A Practical Introduction to C++11 Rvalue References

rvalue references are one of the most powerful new features in C++11. But they're also, in my experience from teaching classes at work and reviewing code, one of the most difficult to grok.

I've come to think this isn't so much because rvalue references are particularly complex (by C++'s standards, anyway). Rather, much of the difficulty seems to stem from the fact that much of their workings have no syntax attached. If you don't know the implicit rules, rvalue references just look like magic.

In this post, I'm going to try to motivate and explain rvalue references using practical examples. My hope is that this will demystify both how they work, and why they were designed this way.

Note to language lawyers: I'm intentionally playing fast and loose with some parts of the standard here. "Practical" is the key word in the title. :)

A Troubling Inefficiency

Imagine you're writing a simple stack class, based on a singly-linked list.

template
class Stack {
 private:
  struct Node {
    T elem;
    Node* next;
  };

  Node* first;

 public:
  void push_front(const T& t) {
    Node* n = new Node();
    n->elem = t;
    n->next = first;
    first = n;
  }

  // pop_front, constructors omitted.
};

Now suppose you use your class as follows.

Stack s;
s.push_front(get_string());

Let's break down what this does:

get_string() creates and returns a string. This involves malloc'ing a buffer on the heap and writing some data into it.
push_front() copies the given string into a newly-allocated Node (n->elem = t;). This involves malloc'ing a buffer for the new string's data and memcpy'ing the original string's data into the new buffer.
push_front() returns, and we destroy the original string, free'ing its buffer.

This is frustratingly inefficient. You and I know that the string returned by get_string() is going to go away right after the call to push_front. Why do we need to malloc a new buffer and free the old buffer, when we could simply steal the old buffer for our own purposes?
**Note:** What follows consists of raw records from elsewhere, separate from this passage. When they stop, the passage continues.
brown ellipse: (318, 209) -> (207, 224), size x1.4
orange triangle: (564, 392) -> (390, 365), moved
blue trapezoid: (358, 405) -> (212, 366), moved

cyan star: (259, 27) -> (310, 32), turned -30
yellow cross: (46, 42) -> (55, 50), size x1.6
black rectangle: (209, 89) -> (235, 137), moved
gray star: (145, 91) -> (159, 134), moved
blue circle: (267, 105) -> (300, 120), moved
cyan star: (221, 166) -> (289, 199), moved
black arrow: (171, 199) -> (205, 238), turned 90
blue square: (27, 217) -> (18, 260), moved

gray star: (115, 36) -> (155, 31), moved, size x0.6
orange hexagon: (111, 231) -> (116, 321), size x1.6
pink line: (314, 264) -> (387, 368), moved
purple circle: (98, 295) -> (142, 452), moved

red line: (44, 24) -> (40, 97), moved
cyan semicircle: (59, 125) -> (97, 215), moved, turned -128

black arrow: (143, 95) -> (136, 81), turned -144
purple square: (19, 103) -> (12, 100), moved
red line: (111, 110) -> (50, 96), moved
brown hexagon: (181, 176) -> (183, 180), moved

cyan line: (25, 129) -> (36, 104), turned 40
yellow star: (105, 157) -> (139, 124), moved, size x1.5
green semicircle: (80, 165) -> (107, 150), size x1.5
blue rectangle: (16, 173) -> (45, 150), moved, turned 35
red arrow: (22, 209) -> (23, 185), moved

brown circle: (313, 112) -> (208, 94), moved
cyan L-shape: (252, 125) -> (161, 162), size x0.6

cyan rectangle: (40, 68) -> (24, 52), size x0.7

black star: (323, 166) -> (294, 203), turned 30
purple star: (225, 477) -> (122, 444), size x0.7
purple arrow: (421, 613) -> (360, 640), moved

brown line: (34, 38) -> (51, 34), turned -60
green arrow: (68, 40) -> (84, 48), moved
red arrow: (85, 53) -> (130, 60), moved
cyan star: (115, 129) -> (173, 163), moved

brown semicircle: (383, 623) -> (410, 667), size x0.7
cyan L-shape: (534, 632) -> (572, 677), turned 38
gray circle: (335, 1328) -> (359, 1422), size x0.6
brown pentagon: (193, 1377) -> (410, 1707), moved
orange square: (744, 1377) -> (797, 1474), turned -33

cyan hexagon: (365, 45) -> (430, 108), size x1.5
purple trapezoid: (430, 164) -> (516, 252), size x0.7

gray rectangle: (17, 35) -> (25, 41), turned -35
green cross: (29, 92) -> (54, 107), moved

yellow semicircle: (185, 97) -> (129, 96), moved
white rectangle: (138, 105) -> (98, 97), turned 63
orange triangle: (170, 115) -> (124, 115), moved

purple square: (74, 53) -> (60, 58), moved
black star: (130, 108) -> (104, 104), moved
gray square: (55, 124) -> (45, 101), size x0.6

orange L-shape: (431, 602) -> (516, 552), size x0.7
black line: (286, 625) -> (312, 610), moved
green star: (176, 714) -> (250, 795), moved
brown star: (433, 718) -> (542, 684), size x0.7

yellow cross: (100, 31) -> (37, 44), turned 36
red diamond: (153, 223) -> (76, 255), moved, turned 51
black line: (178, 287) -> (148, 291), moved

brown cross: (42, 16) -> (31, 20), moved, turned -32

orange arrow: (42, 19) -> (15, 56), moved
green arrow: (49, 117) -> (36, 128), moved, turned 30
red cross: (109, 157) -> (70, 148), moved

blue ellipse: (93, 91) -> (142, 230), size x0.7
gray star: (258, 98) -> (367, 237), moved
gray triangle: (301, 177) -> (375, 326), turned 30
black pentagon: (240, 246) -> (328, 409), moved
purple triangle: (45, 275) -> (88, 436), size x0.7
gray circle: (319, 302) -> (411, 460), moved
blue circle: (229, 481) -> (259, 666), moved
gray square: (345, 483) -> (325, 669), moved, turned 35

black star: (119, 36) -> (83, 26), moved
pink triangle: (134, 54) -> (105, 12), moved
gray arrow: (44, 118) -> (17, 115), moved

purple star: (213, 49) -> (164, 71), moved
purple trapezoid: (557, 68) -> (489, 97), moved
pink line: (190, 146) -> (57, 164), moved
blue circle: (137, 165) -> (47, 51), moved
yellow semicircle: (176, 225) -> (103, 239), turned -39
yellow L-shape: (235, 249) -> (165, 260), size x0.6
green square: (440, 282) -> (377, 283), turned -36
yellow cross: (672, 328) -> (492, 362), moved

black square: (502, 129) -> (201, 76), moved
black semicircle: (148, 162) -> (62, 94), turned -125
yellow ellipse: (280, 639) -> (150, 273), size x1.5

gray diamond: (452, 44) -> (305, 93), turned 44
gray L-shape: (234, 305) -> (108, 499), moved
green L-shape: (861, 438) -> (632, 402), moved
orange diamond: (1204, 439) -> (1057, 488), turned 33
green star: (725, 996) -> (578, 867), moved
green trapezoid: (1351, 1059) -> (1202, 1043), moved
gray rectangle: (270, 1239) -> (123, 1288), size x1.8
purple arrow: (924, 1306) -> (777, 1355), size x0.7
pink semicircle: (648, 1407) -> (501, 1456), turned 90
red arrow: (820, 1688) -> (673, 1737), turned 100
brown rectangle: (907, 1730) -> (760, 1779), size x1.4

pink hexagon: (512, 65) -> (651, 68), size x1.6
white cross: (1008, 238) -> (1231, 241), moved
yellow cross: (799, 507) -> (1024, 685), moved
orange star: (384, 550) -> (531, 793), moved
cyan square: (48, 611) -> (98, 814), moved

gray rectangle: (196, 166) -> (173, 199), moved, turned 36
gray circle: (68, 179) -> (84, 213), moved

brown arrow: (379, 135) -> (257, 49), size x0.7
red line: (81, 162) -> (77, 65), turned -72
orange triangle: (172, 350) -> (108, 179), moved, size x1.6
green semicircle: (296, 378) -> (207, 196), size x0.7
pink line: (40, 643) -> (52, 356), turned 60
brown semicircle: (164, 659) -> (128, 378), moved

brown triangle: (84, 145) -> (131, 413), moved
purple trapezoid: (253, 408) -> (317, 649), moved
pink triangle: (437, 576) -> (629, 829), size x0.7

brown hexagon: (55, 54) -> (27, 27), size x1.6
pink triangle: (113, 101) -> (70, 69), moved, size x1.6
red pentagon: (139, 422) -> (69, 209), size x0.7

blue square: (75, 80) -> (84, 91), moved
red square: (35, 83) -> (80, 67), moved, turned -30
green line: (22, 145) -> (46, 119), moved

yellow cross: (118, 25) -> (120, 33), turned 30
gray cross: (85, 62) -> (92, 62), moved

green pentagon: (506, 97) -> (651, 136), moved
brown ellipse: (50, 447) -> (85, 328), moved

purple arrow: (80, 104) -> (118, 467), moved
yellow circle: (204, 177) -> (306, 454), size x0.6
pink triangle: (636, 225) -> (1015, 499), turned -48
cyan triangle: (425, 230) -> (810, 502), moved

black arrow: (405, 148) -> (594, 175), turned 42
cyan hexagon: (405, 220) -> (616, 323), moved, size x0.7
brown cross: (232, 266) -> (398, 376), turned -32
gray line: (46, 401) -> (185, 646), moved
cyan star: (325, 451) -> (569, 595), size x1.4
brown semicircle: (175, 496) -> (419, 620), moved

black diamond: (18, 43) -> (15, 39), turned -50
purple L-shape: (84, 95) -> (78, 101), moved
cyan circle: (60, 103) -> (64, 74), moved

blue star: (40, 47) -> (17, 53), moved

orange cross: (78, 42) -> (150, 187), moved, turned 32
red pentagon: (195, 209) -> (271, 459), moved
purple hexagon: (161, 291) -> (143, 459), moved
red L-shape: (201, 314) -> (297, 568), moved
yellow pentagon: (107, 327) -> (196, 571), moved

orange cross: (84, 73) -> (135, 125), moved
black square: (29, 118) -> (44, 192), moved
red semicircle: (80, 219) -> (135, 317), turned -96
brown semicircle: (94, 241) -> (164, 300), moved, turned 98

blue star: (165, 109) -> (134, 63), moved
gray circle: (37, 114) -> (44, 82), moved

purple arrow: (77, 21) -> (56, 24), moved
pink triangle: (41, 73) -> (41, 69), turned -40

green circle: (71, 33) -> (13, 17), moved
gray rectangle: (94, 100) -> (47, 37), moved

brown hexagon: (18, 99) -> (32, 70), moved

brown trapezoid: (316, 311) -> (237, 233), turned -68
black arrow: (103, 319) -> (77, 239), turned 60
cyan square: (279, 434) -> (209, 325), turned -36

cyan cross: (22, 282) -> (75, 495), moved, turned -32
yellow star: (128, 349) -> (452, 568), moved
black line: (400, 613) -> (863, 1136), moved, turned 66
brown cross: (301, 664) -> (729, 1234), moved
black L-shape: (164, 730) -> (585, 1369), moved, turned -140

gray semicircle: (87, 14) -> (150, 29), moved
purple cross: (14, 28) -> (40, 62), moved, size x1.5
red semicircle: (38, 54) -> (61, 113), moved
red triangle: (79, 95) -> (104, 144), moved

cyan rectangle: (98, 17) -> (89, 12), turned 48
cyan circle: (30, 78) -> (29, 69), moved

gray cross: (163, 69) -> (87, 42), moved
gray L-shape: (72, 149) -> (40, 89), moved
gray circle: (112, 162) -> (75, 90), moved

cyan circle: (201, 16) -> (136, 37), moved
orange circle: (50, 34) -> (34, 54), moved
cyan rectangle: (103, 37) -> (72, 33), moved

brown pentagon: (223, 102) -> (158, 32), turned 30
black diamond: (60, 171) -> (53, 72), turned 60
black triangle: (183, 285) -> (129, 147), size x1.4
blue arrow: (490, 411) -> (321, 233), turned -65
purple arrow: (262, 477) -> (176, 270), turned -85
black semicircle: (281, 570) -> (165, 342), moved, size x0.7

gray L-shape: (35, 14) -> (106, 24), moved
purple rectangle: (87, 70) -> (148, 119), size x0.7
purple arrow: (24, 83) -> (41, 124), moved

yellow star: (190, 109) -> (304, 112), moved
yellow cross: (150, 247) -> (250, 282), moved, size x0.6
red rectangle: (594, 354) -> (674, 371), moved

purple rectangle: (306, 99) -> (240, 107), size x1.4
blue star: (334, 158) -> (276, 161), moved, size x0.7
This would let push_front avoid calling malloc, free, and memcpy entirely, for a big potential speedup.

Let's first look at how we'd solve this inefficiency without C++11.

Stack Hack

We want to let users of our class get this faster behavior, so before C++11, we might write a new member function.

void push_front_destructive(T& t) {
  Node* n = new Node();
  using std::swap;
  swap(n->elem, t);
  n->next = first;
  first = n;
}

(This business with using std::swap is an ADL trick; it lets us call a specialized version of swap if one exists for the type T, otherwise it calls std::swap.)

This is great, it runs in O(1) time, and steals the pointer just like we want.

Now we try to use our stack like we did originally.

Stack s;
s.push_front_destructive(get_string());  // ERROR

But this is a compile error! The problem is that C++ does not let you bind a temporary value (get_string()) to a non-const reference (t). One of the creators of C++ explains that this decision was made to prevent certain kinds of bugs. We might disagree, but whatever, it's the rule, and it gets in our way here.

We can still make this work, but it's a bit ugly:

Stack s;
string str = get_string();
s.push_front_destructive(str);

This is OK because now we're asking the the non-const reference arg in push_front_destructive to bind to the non-temporary str.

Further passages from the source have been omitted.